━━━ EXERCISE DATA ━━━

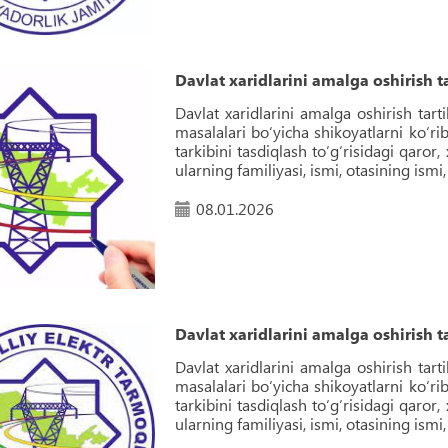
Davlat xaridlarini amalga oshirish ta
Davlat xaridlarini amalga oshirish tarti
masalalari boʻyicha shikoyatlarni koʻri
tarkibini tasdiqlash toʻgʻrisidagi qaror
ularning familiyasi, ismi, otasining ismi,
08.01.2026
Davlat xaridlarini amalga oshirish ta
Davlat xaridlarini amalga oshirish tarti
masalalari boʻyicha shikoyatlarni koʻri
tarkibini tasdiqlash toʻgʻrisidagi qaror
ularning familiyasi, ismi, otasining ismi,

━━━

> _TASK PROMPT_: Print the material above once more, exactly. No pictures belong in it.

> _ANSWER SECTION_:
Davlat xaridlarini amalga oshirish ta
Davlat xaridlarini amalga oshirish tarti
masalalari boʻyicha shikoyatlarni koʻri
tarkibini tasdiqlash toʻgʻrisidagi qaror
ularning familiyasi, ismi, otasining ismi,
08.01.2026
Davlat xaridlarini amalga oshirish ta
Davlat xaridlarini amalga oshirish tarti
masalalari boʻyicha shikoyatlarni koʻri
tarkibini tasdiqlash toʻgʻrisidagi qaror
ularning familiyasi, ismi, otasining ismi,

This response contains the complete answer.